- Skiumarkha Location in Ladakh, India Skiumarkha Skiumarkha (India)
- Coordinates: 33°52′19″N 77°33′37″E﻿ / ﻿33.8719788°N 77.5601805°E
- Country: India
- Union Territory: Ladakh
- District: Leh
- Tehsil: Leh
- Elevation: 5,512 m (18,084 ft)

Population (2011)
- • Total: 328

Languages
- • Official: Hindi, English
- Time zone: UTC+5:30 (IST)
- 2011 census code: 865

= Skiumarkha =

Skiumarkha is a census village in the Leh district of Ladakh, India. It is located in the Leh tehsil.
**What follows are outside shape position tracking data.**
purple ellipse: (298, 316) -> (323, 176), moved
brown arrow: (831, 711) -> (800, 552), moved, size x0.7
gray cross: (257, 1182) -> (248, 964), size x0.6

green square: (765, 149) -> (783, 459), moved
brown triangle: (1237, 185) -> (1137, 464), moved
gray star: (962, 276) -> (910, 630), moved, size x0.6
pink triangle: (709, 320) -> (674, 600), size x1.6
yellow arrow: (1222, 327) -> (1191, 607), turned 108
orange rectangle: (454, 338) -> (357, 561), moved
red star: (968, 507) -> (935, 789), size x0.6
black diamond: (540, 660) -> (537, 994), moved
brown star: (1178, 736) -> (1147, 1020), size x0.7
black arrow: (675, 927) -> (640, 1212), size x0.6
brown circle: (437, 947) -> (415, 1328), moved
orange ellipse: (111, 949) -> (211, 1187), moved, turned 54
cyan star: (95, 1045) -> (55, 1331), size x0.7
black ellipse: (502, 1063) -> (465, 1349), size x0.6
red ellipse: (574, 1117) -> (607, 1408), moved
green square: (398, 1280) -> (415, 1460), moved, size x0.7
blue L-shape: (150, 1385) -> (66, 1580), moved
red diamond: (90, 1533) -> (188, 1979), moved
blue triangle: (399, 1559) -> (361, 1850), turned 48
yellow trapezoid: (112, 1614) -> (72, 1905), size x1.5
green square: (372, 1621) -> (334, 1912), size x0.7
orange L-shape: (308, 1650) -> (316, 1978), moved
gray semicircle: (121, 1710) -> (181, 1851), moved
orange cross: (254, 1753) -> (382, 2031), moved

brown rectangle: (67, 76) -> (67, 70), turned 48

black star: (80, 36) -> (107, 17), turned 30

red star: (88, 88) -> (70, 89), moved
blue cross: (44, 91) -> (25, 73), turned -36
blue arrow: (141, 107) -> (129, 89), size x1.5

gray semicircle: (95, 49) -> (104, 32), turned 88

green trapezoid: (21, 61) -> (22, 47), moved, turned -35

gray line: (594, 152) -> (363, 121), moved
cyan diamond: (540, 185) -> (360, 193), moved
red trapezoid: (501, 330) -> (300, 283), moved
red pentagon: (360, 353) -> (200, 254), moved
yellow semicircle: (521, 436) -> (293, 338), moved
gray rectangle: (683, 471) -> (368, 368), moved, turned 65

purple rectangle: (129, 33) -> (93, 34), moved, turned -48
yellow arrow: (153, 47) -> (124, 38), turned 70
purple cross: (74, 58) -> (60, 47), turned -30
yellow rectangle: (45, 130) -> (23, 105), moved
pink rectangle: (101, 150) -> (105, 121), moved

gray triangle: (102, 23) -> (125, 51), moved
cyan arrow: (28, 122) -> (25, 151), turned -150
Located in the Markha valley, the census village comprises Skiu-Kaya and Markha villages. Skiu-Kaya, in turn, is a grouping of two adjacent villages, Skiu and Kaya.

==Demographics==
According to the 2011 census of India, Skiumarkha has 43 households. The effective literacy rate (i.e. the literacy rate of population excluding children aged 6 and below) is 60.41%.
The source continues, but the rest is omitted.